Welcome to Lee Murray’s New Zealand Speculative Fiction Show, an interview series featuring star acts from NZ’s science fiction, fantasy and horror community, including news, insights, and sneak-peeks of their latest performances.
Today my guest is award-winning Kiwi-Australian author Lucy Sussex, who writes speculative fiction, non-fiction, and true crime, as well as being a formidable editor, reviewer, academic and teacher. Lucy talks to us about the notion of hiraeth in fiction and, in particular, how this concept relates to the work of New Zealand genre writer Fergus Hume.
Hiraeth...
Is a Welsh word meaning longing for a lost place. I have been told the house and garden of my childhood, in Christchurch New Zealand, got razed by a developer/destroyer some time back. But it remains with me.
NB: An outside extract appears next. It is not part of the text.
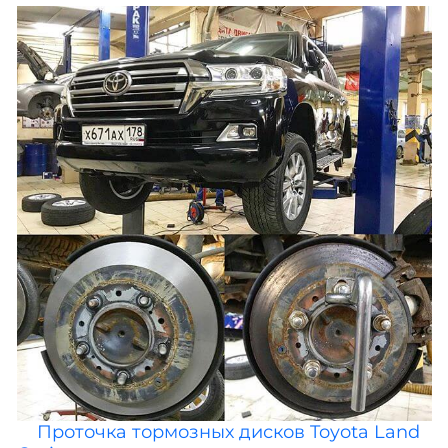
Проточка тормозных дисков Toyota Land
My other hireath is Erewhon station, where we holidayed. It still exists, and has a speculative fiction connection, being once owned by British utopianist Samuel Butler. Mind you, when I set a utopia in the Mackenzie country, it proved a future with polyandry, for ecological reasons.
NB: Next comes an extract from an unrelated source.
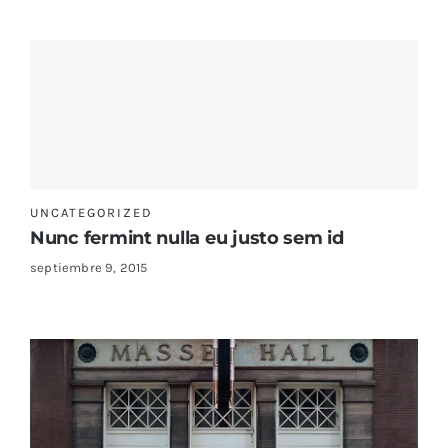
UNCATEGORIZED
Nunc fermint nulla eu justo sem id
septiembre 9, 2015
The imagination plays such tricks; and if we can situate weirdness in green and beloved settings, so much the better. Consider Weta Studios—worldwide filmgoers are now familiar with the Aotearoan landscape from the Lord of the Rings trilogy. (Even if those with familiarity can mutter: why do they go down the Waikato and end up in Canterbury?)
However, as my research in 1800s writing shows, if Antipodean writers used their hiraeth for settings, it tended not to be for export, or for long. The cultural cringe meant that writing about Grong Grong or Te Aroha was ‘provincial’. The overseas market required an author to blend in. As the artist Lionel Lindsay was told (and I paraphrase): 'The British public is not much interested in anything but itself.'
Is today’s situation better? Antipodean audiences are small, and survival means interesting the overseas market. Ngaio Marsh did so, although losing much of her NZ content. Arthur Upfield didn't--but then he was an expatriate Brit long resident in Australia.
What fuels the fiction and makes it distinctive can work against it in the global market. There are of course exceptions, which keep us hopeful, if nothing else.
One NZ writer who conquered the world was Fergus Hume, author of the best-selling crime novel of the 1800s, The Mystery of a Hansom Cab. I wrote Blockbuster about its success, and Hume’s life--he turned out to be gay. Blockbuster mixed biography and book history. It won a history award in Australia and got shortlisted for a Ngaio.
Growing up in Christchurch, I never heard of Hume. He wasn't a source of national pride, as he abandoned NZ settings early. The Hansom Cab was set in Melbourne, where Hume moved to seek his fortune. The book remains still a formidable evocation of place, something crucial to the crime genre.
That the Hansom Cab broke the rules and sales records was due to a genius publisher/publicist called Fred Trischler. If Hume was from Dunedin, where his father ran the lunatic asylum, then Fred was associated with Christchurch. It was his nous, backed by dubious money, which took the Hansom Cab to London, and made it an international sensation.
Fred Trischler's operation is a perfect object lesson on how to make a small press go gangbusters. Even now it makes publishers grin.
There were other sides to Hume. His 140 books include horror, speculative fiction, and fantasy. My favourite is ''A Colonial Banshee", a short story which is perhaps his only work to be set wholly in the South Island. It also has the same idea as Gaiman's American Gods, over a century later. Here, I suspect, is Hume's personal hiraeth. The narrator climbs to the top of Ben Lomond:
“There I was accustomed to sit for hours among the ice and snow watching the Earnslaw glacier flashing like a mirror in the sunlight, and the snowy range of the Southern Alps standing like fairy lace-work against the clear blue sky”.
Hume said he “belonged” to New Zealand, but he left and never returned.